Sun Pharma’s share price closed at 1,820.80 apiece on 5 May 2026 on the NSE. Over the past year, its stock has remained flat, inching up less than 1%, while the benchmark NIFTY pharma has gained 11.21% over the same period.

The brokerage pointed to Taro and Ranbaxy as precedents—both deeply troubled at acquisition, both substantially turned around.

Sun Pharma’s takeover of Taro, an Israeli generic firm, was plagued from the start in 2007 by a three-year legal war and Israeli Supreme Court disputes, compounded by inherited financial reporting failures that left the company in breach of loan covenants. By 2024, Taro reported net sales of $629.2 million, growing steadily from $392.5 million in fiscal 2010.

Sun’s ebitda margins fell sharply post the Ranbaxy deal in 2015, from 40-45% to near-term quarterly lows of 14-18%. It has stabilised back to 29% by FY25.

Not everyone is without reservation. The Emkay note acknowledged what it called the only question around the fair multiple for Sun going forward: the decline in the domestic India sales contribution to roughly one-sixth of combined revenue, compared to one-third currently. For investors who have prized Sun’s India business as a premium-multiple anchor, the dilution of that weight in the blended portfolio is a legitimate concern, even if the overall revenue mix improves in quality.

The succession signal

There is a third dimension to the Organon deal that Shanghvi hasn’t articulated directly. However, the structure of the deal, and the timing of Aalok’s elevation, makes it hard to ignore.

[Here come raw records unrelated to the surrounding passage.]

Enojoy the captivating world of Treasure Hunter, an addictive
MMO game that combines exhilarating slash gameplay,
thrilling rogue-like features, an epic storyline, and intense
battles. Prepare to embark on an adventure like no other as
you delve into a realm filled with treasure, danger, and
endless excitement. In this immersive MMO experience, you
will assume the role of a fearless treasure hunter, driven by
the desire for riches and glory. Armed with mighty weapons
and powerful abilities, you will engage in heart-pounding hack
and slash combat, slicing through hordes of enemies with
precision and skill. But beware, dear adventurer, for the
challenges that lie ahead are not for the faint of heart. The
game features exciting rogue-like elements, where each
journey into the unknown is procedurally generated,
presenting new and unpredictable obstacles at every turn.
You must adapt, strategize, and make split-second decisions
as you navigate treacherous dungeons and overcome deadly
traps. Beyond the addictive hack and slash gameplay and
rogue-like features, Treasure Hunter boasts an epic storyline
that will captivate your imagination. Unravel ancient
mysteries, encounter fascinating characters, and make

Dilip Shanghvi, now 70, acknowledged at the press conference that any major decision he now takes involves his family, “because they have to deal with the implications” long after he is gone. That is both an admission of age and a statement of intent.

By investing $11.75 billion into a business anchored by the exact segment—branded generics in emerging markets and established international geographies—that Aalok has built and run for the better part of a decade, Shanghvi is not simply buying growth. He is setting up an inheritance.

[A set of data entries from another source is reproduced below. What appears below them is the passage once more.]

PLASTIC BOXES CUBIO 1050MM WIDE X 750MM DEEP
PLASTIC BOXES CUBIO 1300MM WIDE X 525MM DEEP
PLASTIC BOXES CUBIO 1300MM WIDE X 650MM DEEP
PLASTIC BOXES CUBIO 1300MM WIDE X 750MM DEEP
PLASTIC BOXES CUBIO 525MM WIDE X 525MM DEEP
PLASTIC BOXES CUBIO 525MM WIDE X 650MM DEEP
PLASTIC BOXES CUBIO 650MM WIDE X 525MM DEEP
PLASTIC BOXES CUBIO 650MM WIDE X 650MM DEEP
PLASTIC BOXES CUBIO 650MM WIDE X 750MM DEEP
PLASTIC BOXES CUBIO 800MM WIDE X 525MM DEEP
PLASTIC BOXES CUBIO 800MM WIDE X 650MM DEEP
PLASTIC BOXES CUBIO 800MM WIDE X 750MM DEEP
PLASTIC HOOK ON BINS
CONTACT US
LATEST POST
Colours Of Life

Aalok’s appointment as COO in February 2025, over a year before the Organon announcement, was the first signal. His portfolio now includes emerging markets, global R&D, global business development, and the API business. He also oversees the US business now which is run by CEO Richard Ascroft since June 2025. Post-Organon, the combined emerging markets and rest-of-world business will account for over 50% of Sun’s revenue, the largest segment the company operates, and the one Aalok knows best.

New geography of ambition

The broader context in which all of this unfolds is a global generics industry under siege.

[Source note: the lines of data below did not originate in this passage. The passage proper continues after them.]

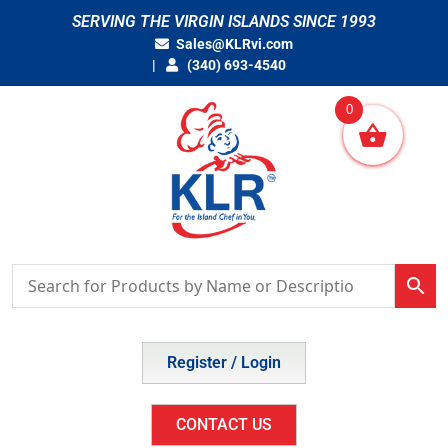
Skip
SERVING THE VIRGIN ISLANDS SINCE 1993
to
Sales@KLRvi.com
content
(340) 693-4540
0
Register / Login
CONTACT US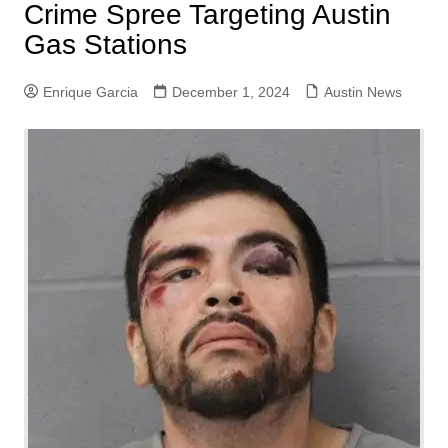
Crime Spree Targeting Austin
Gas Stations
Enrique Garcia
December 1, 2024
Austin News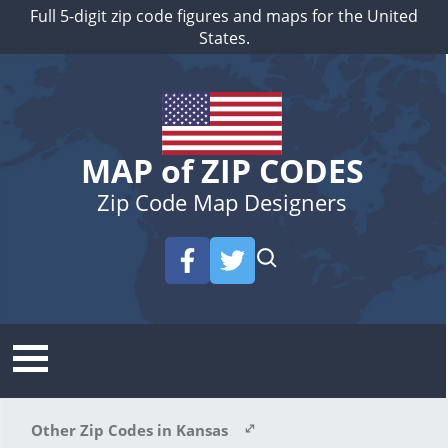
Full 5-digit zip code figures and maps for the United
States.
MAP of ZIP CODES
Zip Code Map Designers
Other Zip Codes in Kansas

Teva, burdened by litigation and structural debt, has spent recent years rebuilding its balance sheet and pivoting its portfolio. Viatris, meanwhile, has divested billions in assets to simplify its business and fund new product development. Sandoz, freshly independent (it separated from Novartis in 2023), has declared its ambition to dominate global biosimilars in regulated markets.

What distinguishes Sun’s model from the other three is geographic diversity backed by genuine brand equity rather than volume. Where Teva and Viatris derive most of their international revenue from commodity generics sold on price, Sun’s branded generics in emerging markets are grown the way India grew them—through sustained doctor relationships, clinical detailing, and incremental product innovation.

Post-Organon, 29% of Sun’s revenue will be generated from emerging markets alone. Another significant chunk will come from the expanded rest-of-world business, including a substantially strengthened Western European presence through Organon’s retail front-end. The US, once Sun’s identity, will account for less than a quarter of total revenue.

That shift is not a retreat. It is, in Sun’s own framing, the realisation of what Dilip Shanghvi called the company’s “second belief” — articulated quietly but with evident conviction. “There’s an opportunity to build a successful, multinational pharma company out of India,” he had once said.

The company has now built that multinational. The question for the next decade, and for Aalok Shanghvi is whether he will follow his father’s footsteps, or do better. He is unlikely to say. He would rather let the results speak.